"Never sit on a boy's lap unless there is the thickness of a telephone directory between you."
Caroline Burns Cooke has written and performs a funny, life affirming piece that bristles with humanity.
It starts with a prayer and ends with that same prayer, underlining the journey, before the final coda squeezes the heart.
And The Rope ...' is dark, enthralling, and unremittingly entertaining; a one woman show inspired by 1984's Kerry Babies scandal, when an Irish mother was accused of killing her two children. Despite the injustices portrayed it is non-judgemental, contritional rather than angry.

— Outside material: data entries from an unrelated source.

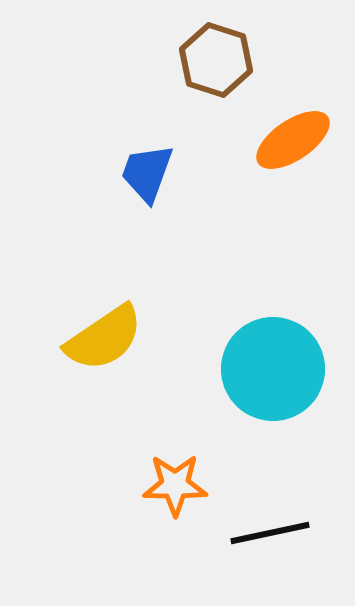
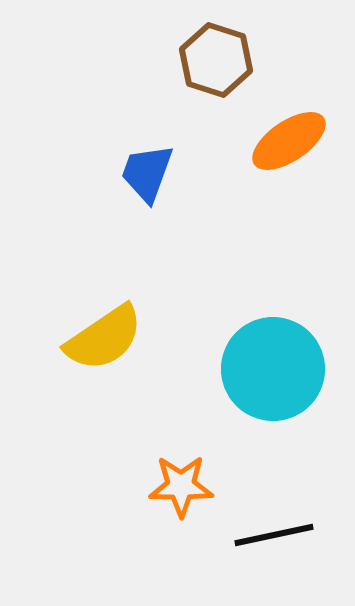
orange ellipse: moved 4 px left, 1 px down
orange star: moved 6 px right, 1 px down
black line: moved 4 px right, 2 px down
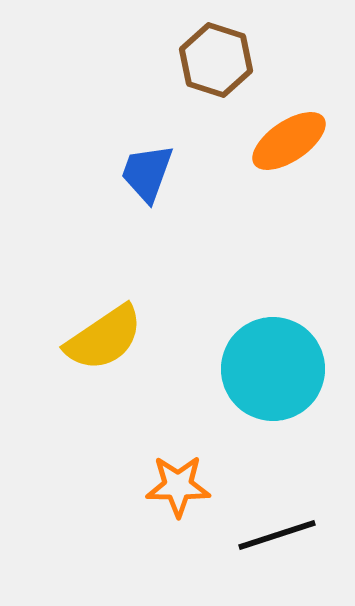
orange star: moved 3 px left
black line: moved 3 px right; rotated 6 degrees counterclockwise
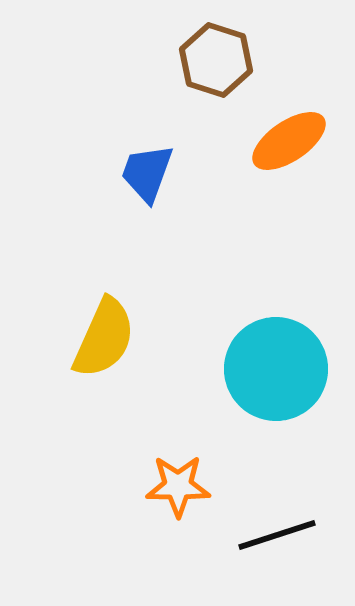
yellow semicircle: rotated 32 degrees counterclockwise
cyan circle: moved 3 px right
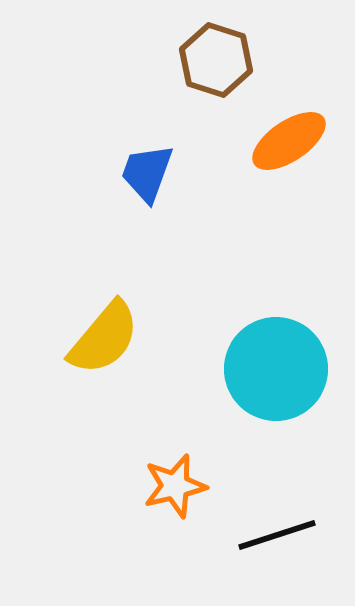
yellow semicircle: rotated 16 degrees clockwise
orange star: moved 3 px left; rotated 14 degrees counterclockwise
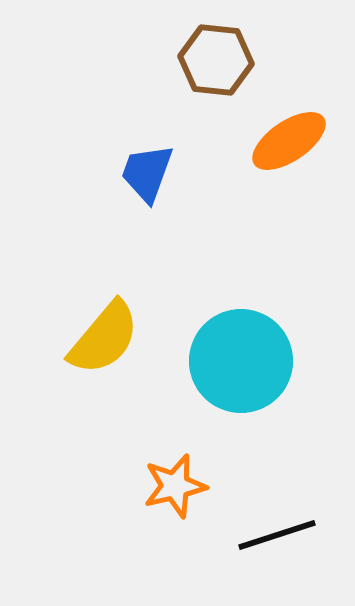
brown hexagon: rotated 12 degrees counterclockwise
cyan circle: moved 35 px left, 8 px up
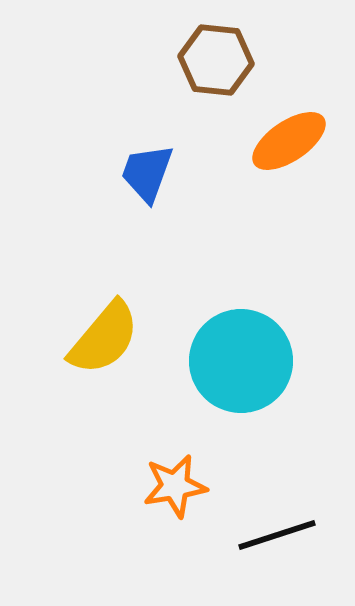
orange star: rotated 4 degrees clockwise
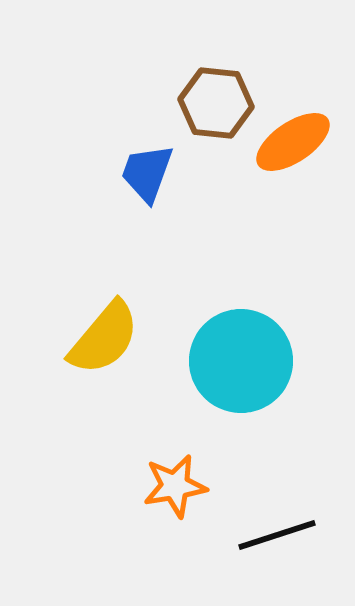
brown hexagon: moved 43 px down
orange ellipse: moved 4 px right, 1 px down
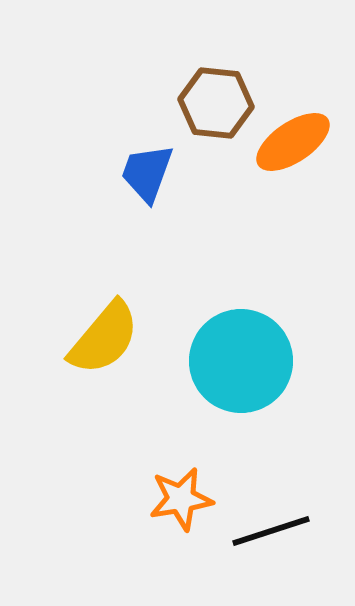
orange star: moved 6 px right, 13 px down
black line: moved 6 px left, 4 px up
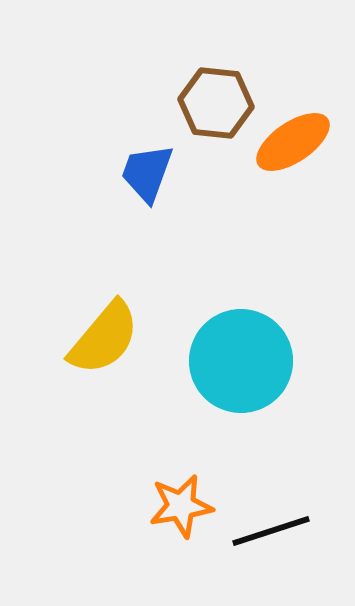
orange star: moved 7 px down
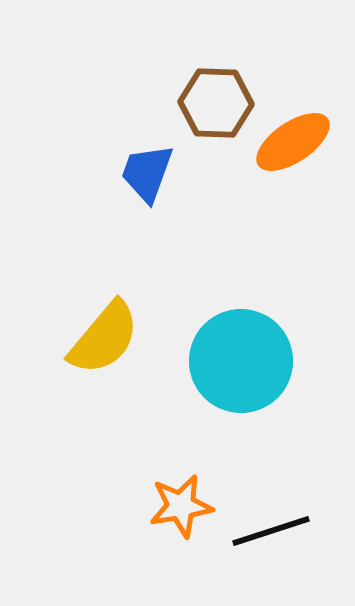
brown hexagon: rotated 4 degrees counterclockwise
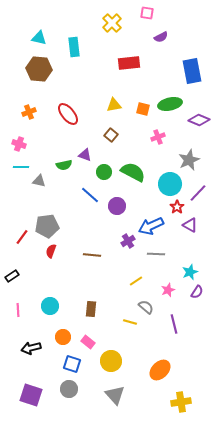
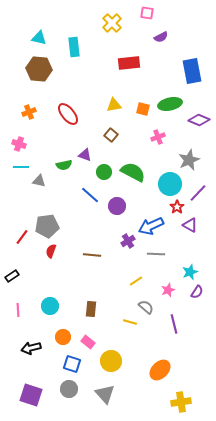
gray triangle at (115, 395): moved 10 px left, 1 px up
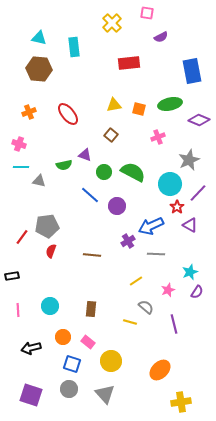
orange square at (143, 109): moved 4 px left
black rectangle at (12, 276): rotated 24 degrees clockwise
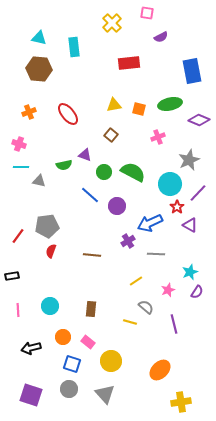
blue arrow at (151, 226): moved 1 px left, 3 px up
red line at (22, 237): moved 4 px left, 1 px up
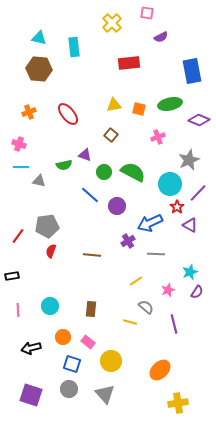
yellow cross at (181, 402): moved 3 px left, 1 px down
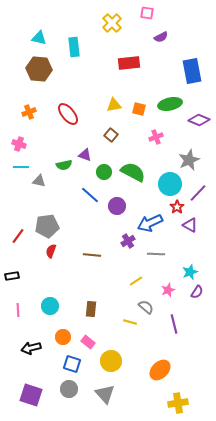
pink cross at (158, 137): moved 2 px left
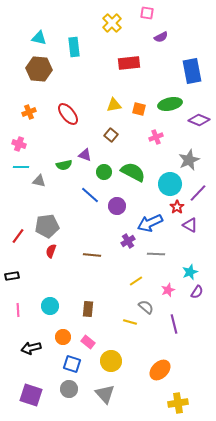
brown rectangle at (91, 309): moved 3 px left
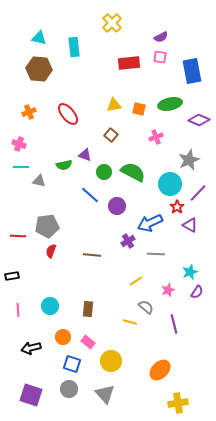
pink square at (147, 13): moved 13 px right, 44 px down
red line at (18, 236): rotated 56 degrees clockwise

Cooke and director Colin Watkeys have together succeeded in telling this extraordinary story with all the humour and immediacy of an Irish bar room raconteur, Guinness in hand, a light caress to the grim facts, a good yarn.
By ignoring the fourth wall and talking directly to the audience four characters tell the tale with maximum impact, the tone always under Cooke's command.
The stage is a black box, Cooke wears a black frock, no props, all is pared down with nothing to distract.
She has you by the arm and you are immersed. Truth not drama informs a play '...dedicated to women who have suffered at the hands of mistaken ideologies'.
It never preaches nor condemns, instead it squeezes the heart with a glint in the eye.